Clarification in report

MathiasGruber · MathiasGruber · commit 9424d9627416 · 2019-03-30T09:33:43.000+01:00
diff --git a/REPORT.md b/REPORT.md
@@ -1,7 +1,7 @@
 # Tennis Game Report
 
 ## Learning Algorithm
-I've based my implementation on the multi agent deep deterministic gradient method (MADDPG), [see paper](https://arxiv.org/abs/1706.02275). MADDPG is extension of the single agent DDPG algorithm I used during the [reacher project](https://github.com/MathiasGruber/ReacherAgent-PyTorch). The DDPG agent is an actor-critic method, which has been shown to perform well in environments with a continuous action space, which are not well handled by the DQN algorithm and its various extensions. The algorithm consists of two neural networks, the *actor* and the *critic*, where the *actor* is used to approximate the optimal deterministic policy, while the *critic* learns to evaluate the optimal action-value function based on actions from the *actor*. The idea is thus that the *actor* is used for specifying actions *a*, while the *critic* calculates a temporal difference error (TD error) that criticizes the actions made by the *actor*. In the case of multiple agents, i.e. the MADDPG algorithm, the critic is given information about the state and action from all agents, whereas the actors are only given information pertaining to the agent in question, meaning that at inference time it can act independently of the other agents.
+I've based my implementation on the multi agent deep deterministic gradient method (MADDPG), [see paper](https://arxiv.org/abs/1706.02275). MADDPG is extension of the single agent DDPG algorithm I used during the [reacher project](https://github.com/MathiasGruber/ReacherAgent-PyTorch). The DDPG agent is an actor-critic method, which has been shown to perform well in environments with a continuous action space, which are not well handled by the DQN algorithm and its various extensions.
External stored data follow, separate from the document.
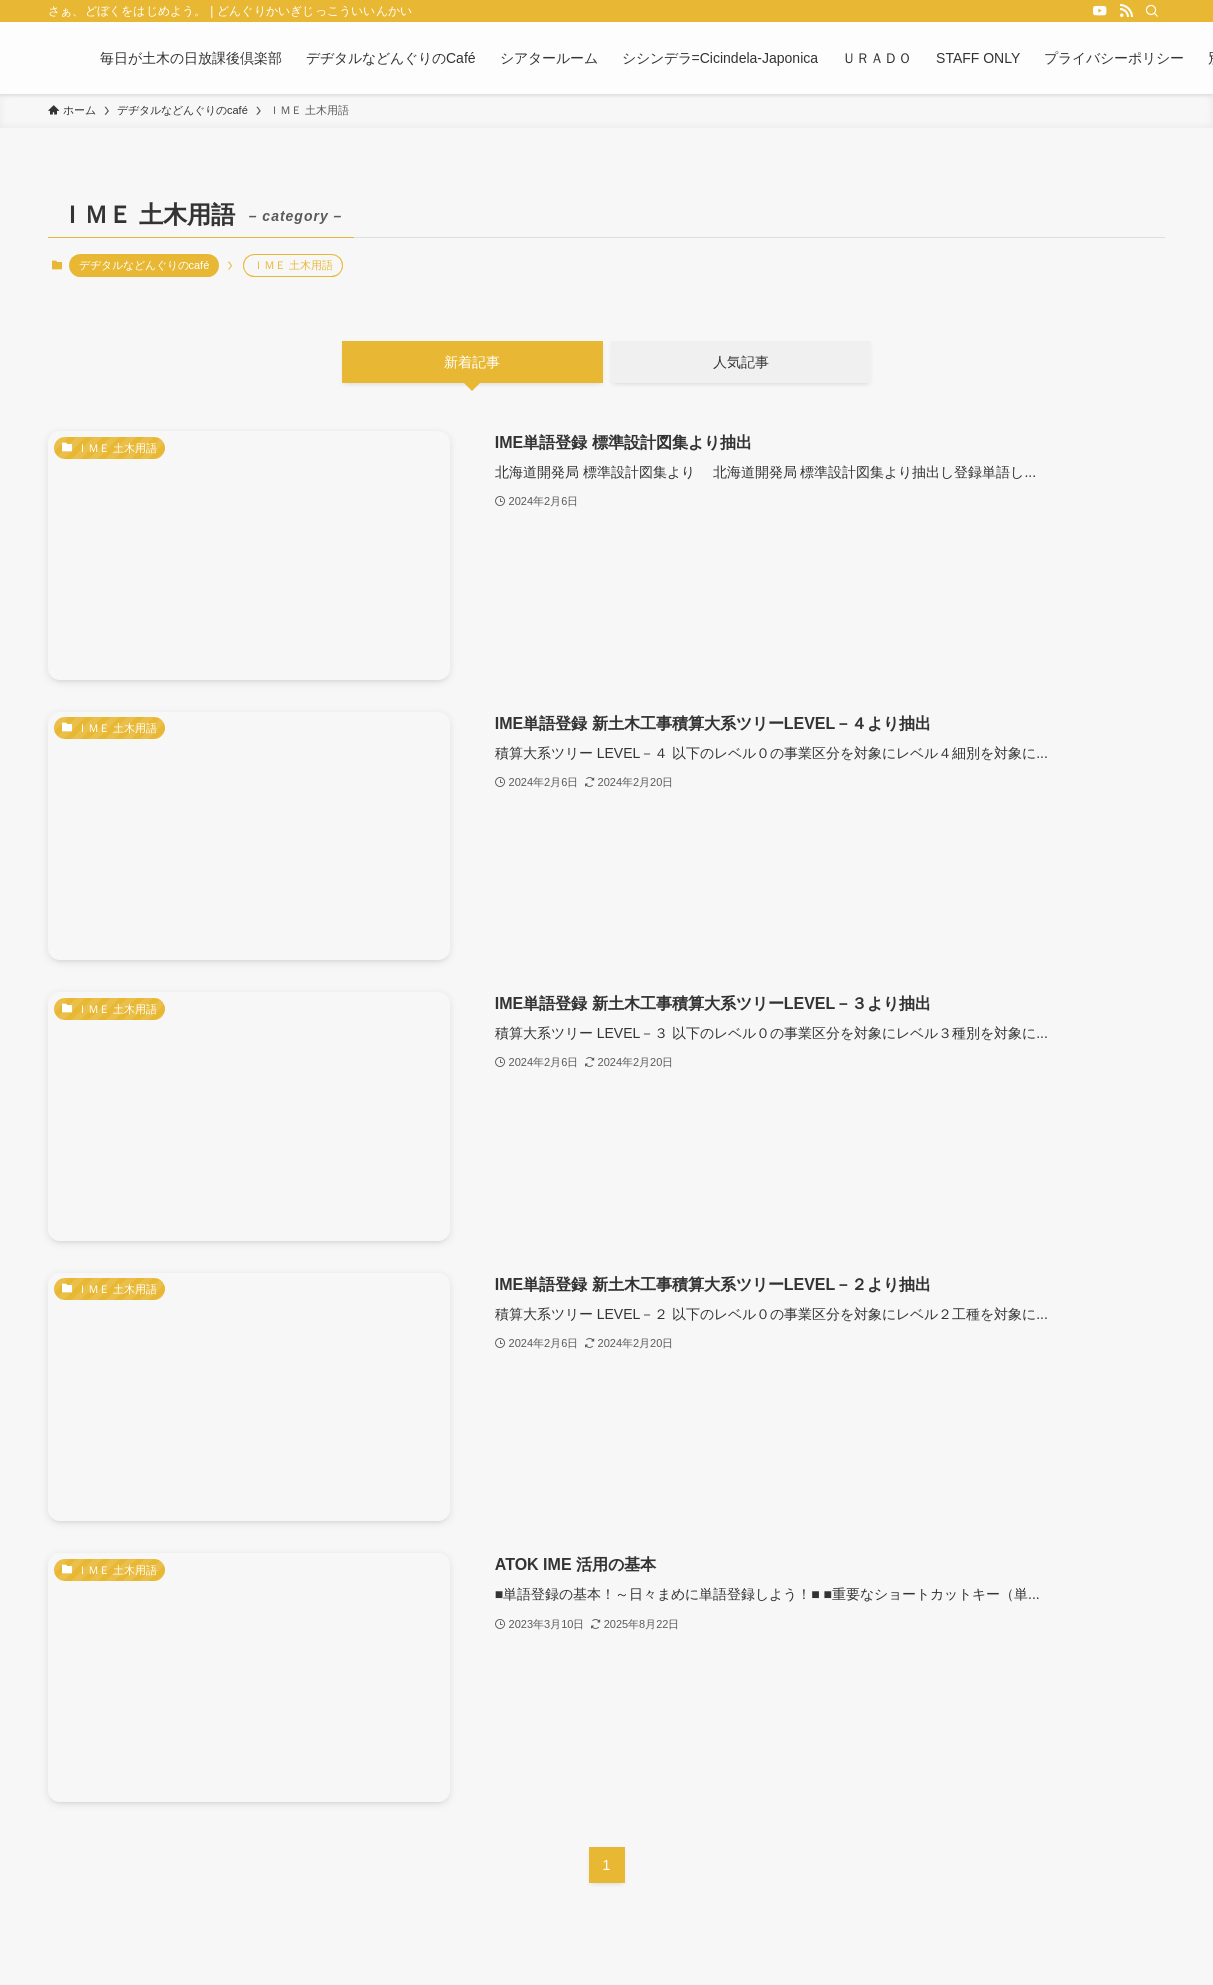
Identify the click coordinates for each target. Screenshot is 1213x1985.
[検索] (1152, 11)
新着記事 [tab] (472, 362)
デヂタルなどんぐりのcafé (144, 265)
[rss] (1126, 11)
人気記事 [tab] (741, 362)
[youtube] (1100, 11)
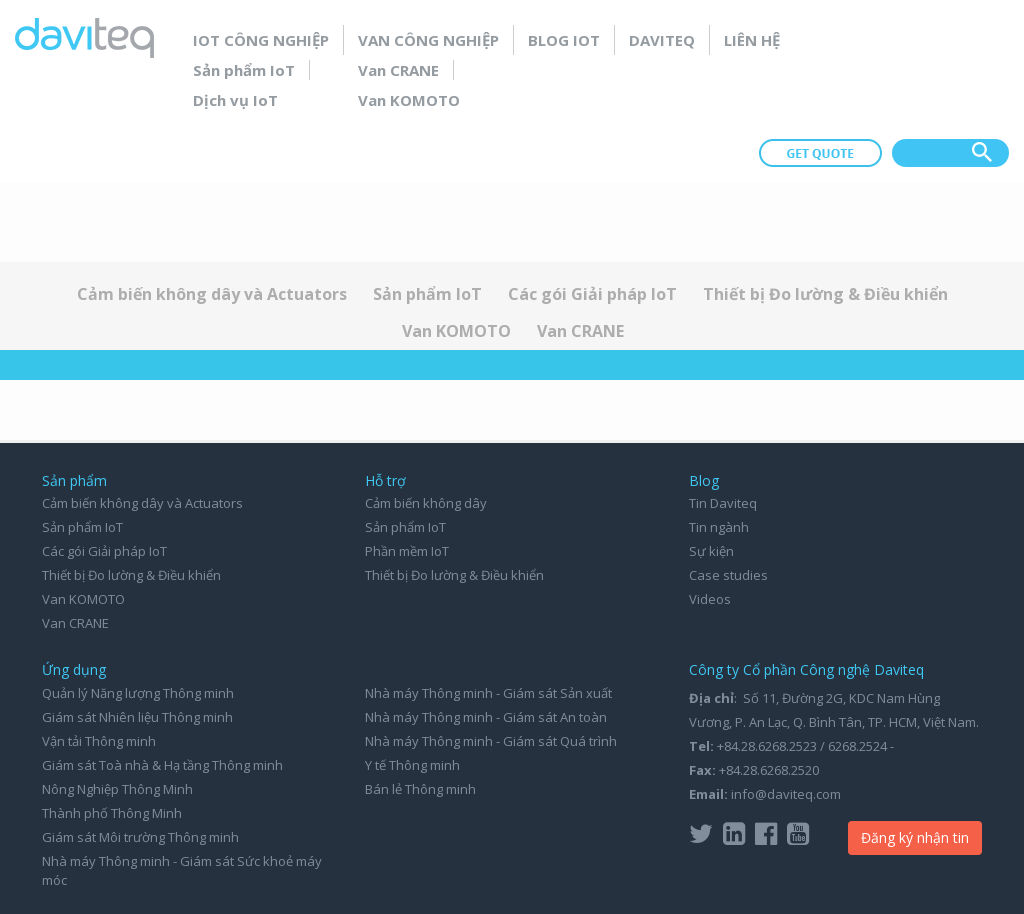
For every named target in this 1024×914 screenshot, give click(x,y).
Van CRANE (398, 70)
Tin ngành (719, 527)
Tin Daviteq (723, 503)
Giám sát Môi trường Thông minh (140, 837)
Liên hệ (752, 40)
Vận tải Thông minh (99, 741)
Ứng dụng (74, 669)
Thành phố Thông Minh (112, 813)
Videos (710, 599)
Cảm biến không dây (426, 503)
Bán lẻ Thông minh (420, 789)
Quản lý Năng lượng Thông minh (138, 693)
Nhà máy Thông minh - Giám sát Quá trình (491, 741)
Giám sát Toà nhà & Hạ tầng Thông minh (162, 765)
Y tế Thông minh (412, 765)
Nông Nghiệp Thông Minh (117, 789)
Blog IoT (564, 40)
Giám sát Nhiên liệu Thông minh (137, 717)
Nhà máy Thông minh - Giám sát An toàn (486, 717)
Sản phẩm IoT (244, 70)
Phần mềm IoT (407, 551)
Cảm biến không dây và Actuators (212, 294)
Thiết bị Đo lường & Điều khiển (825, 294)
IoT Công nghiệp (261, 40)
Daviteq (662, 40)
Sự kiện (711, 551)
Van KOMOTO (409, 100)
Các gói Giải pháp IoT (592, 294)
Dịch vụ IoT (235, 100)
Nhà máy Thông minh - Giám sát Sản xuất (488, 693)
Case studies (728, 575)
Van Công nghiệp (428, 40)
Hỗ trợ (385, 480)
The algorithm consists of two neural networks, the *actor* and the *critic*, where the *actor* is used to approximate the optimal deterministic policy, while the *critic* learns to evaluate the optimal action-value function based on actions from the *actor*. The idea is thus that the *actor* is used for specifying actions *a*, while the *critic* calculates a temporal difference error (TD error) that criticizes the actions made by the *actor*. In the case of multiple agents, i.e. the MADDPG algorithm, each agent has its own DDPG algorithm, with the critic being given information about the state and action from all agents, whereas the actors are only given information pertaining to the agent in question, meaning that at inference time it can act independently of the other agents.
 
 Following the same convergence arguments as found in the DQN algorithm, DDPG actually employs 4 neural networks; a local actor, a target actor, a local critic and a target critic. In addition, we also need to employ replay buffer in order to account for temporal sample correlation, and we use a so-called 'soft update' mechanism to update the weights of the target networks slowly - i.e. we continously slowly update the target networks based on the parameters in the local networks. In this solution, I've also implemented prioritized experience replay for DDPG, which works exactly the same as the implementation for DQN.